Ballet West necessarily opens its home season early this year, to accommodate both programs and leave time for a little rest before fulfilling its Washington engagement.

Accordingly, the variety program will have performances at 7:30 p.m. Wednesday-Saturday Sept. 4-7, with 2 p.m. matinees Saturday and Sunday, Sept. 7-8.

The centerpiece of this triple bill will be Neumeier's "The Age of Anxiety" with music by Leonard Bernstein, design and costumes by Zack Brown. This piece was underwritten by one of six grants made by the Kennedy Center to American ballet companies, to create works by all-American teams of artists.

The company will also dance Balanchine's "Divertimento No. 15" with music by Mozart, and complete the program with "The Gilded Bat," its popular comedy-adventure of little Maude Splaytoes, choreographed by Peter Anastos with set and costumes by Edward Gorey, music by Peter Golub.

Also on the agenda is the Ballet West Ambassadors' Tribute to Business, including a buffet dinner and private performance for businesses and corporate sponsors, beginning at 5p.m. on Tuesday, Sept. 3. For information call the Ballet, 524-8300.

On Sept. 13-21, the company will revive its full-length "Anna Karenina" by Andre Prokovsky, based on the Tolstoi classic, with musical score assembled from Tchaikovsky sources by Guy Woolfenden. Performances will be nightly Sept. 13, 14 and 18-21, with a Saturday matinee Sept. 21.

Terence Kern will conduct both programs, with the Utah Chamber Orchestra in the pit.

Tickets may now be purchased individually for either or both programs, at prices ranging from $8-$45. Season tickets for 1991-92, beginning at $27, are also on sale in the Ballet West box office, 50 W. Second South, Monday through Saturday, 10 a.m.-6 p.m.

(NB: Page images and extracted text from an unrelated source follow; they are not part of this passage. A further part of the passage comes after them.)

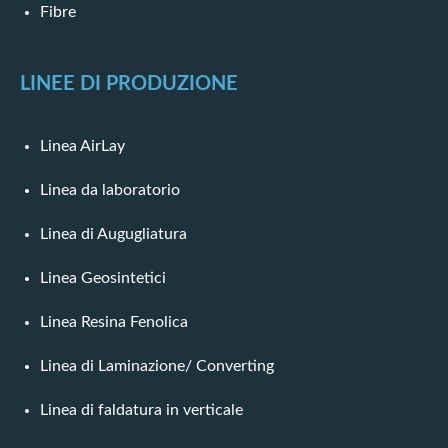
Fibre
LINEE DI PRODUZIONE
Linea AirLay
Linea da laboratorio
Linea di Augugliatura
Linea Geosintetici
Linea Resina Fenolica
Linea di Laminazione/ Converting
Linea di faldatura in verticale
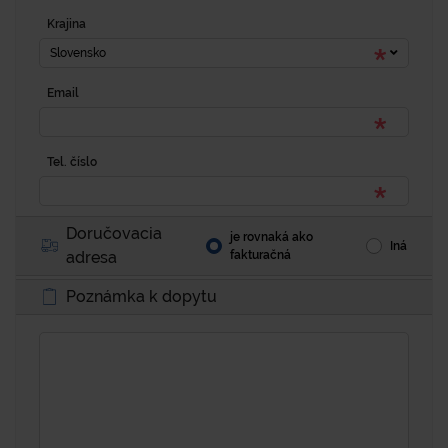
Krajina
Slovensko
Email
Tel. číslo
Doručovacia
je rovnaká ako
Iná
adresa
fakturačná
Poznámka k dopytu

In an interview with the Deseret News last March, when he first worked here, Neumeier discussed his piece, for full company with four soloists. It's built upon the Second Symphony ("The Age of Anxiety") by Bernstein, who in turn was inspired by W. H. Auden's poem of the same name.

"When he wrote this poem, Auden was studying Jung, who divided human psychology into four elements - emotion, intuition, intellect and sensuality. Those are the four main characters of the dance," said Neumeier.

"They are lonely people, gathered in a bar to listen to the news of World War II. (Bars are always popular in wartime, as one character observed.) They look into their lives, remember and interpret their experiences, and take a surrealistic journey through anxiety, into the realm of the subconscious.

"They try to escape themselves through physicality, set to Bernstein's jazzy fifth movement. In an epilogue they emerge into the dawn and breathe the clean air. Young lovers pass by, and you feel a resurgence of spirit. The dance leaves a positive message - that there's always a new day."

Does Neumeier intend his work to convey a meaning? "It has a meaning for me, but each viewer must interpret it for himself," he said.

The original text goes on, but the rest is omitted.